• _WORK TO COMPLETE_: Look below for the line that has "перемешивая, для равномерности, до". Set down the lines from there through the line that has "状结构中的位置，以及星系合并与演化的过程。 暗物", exactly as written.

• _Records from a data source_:
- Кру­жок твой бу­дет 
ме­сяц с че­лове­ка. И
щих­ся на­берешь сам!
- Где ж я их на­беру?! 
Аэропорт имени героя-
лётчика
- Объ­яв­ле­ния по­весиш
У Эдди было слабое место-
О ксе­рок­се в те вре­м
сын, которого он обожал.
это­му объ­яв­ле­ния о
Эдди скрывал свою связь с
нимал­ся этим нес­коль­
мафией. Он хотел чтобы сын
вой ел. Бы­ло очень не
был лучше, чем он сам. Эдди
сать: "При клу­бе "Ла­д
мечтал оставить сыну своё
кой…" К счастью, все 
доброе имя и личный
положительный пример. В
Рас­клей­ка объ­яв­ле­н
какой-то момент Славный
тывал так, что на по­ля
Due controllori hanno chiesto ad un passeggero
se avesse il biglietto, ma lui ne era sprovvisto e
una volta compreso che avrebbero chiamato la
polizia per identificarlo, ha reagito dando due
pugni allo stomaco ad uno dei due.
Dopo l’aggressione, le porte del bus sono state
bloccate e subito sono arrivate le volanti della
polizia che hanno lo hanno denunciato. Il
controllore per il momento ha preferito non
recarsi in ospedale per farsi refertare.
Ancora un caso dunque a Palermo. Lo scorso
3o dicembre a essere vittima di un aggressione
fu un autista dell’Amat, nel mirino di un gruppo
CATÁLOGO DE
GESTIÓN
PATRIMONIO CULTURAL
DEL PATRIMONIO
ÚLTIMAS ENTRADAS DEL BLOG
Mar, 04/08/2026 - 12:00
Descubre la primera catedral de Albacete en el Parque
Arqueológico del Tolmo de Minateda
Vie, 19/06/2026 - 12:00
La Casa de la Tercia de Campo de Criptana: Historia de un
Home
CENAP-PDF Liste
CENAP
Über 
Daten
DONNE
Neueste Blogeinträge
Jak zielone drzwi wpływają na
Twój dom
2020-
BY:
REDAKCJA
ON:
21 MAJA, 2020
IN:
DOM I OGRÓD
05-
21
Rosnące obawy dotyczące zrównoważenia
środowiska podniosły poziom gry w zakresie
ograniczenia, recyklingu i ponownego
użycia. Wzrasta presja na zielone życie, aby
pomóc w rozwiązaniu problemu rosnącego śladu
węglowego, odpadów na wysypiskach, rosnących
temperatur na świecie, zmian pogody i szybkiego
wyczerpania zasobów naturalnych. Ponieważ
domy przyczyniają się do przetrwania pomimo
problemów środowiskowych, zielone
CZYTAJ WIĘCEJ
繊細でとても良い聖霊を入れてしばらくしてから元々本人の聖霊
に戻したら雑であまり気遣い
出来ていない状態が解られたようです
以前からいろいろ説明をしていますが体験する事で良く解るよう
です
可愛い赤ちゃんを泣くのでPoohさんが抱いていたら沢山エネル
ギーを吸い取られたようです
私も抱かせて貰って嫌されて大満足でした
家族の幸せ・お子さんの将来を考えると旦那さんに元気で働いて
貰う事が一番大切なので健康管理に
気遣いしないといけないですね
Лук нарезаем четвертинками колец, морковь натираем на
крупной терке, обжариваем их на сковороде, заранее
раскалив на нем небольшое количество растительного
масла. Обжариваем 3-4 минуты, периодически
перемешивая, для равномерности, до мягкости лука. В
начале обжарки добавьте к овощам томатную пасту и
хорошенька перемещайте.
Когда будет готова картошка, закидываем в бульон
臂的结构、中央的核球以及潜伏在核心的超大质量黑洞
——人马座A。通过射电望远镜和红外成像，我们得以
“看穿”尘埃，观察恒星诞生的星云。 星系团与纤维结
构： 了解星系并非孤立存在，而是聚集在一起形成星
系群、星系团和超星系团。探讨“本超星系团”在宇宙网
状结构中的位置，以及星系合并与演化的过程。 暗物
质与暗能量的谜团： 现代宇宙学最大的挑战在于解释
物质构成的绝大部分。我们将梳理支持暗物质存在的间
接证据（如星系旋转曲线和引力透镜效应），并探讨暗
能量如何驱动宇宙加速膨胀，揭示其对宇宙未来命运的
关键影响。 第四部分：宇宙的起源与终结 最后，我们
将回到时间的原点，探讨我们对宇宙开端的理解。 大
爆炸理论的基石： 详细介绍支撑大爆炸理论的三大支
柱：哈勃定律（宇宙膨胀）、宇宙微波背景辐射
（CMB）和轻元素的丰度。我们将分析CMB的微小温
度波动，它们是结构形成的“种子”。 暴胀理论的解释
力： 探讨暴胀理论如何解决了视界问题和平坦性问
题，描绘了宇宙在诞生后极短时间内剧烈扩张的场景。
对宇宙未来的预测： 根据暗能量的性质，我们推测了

• _ANSWER FOR THE TASK_:
перемешивая, для равномерности, до мягкости лука. В
начале обжарки добавьте к овощам томатную пасту и
хорошенька перемещайте.
Когда будет готова картошка, закидываем в бульон
臂的结构、中央的核球以及潜伏在核心的超大质量黑洞
——人马座A。通过射电望远镜和红外成像，我们得以
“看穿”尘埃，观察恒星诞生的星云。 星系团与纤维结
构： 了解星系并非孤立存在，而是聚集在一起形成星
系群、星系团和超星系团。探讨“本超星系团”在宇宙网
状结构中的位置，以及星系合并与演化的过程。 暗物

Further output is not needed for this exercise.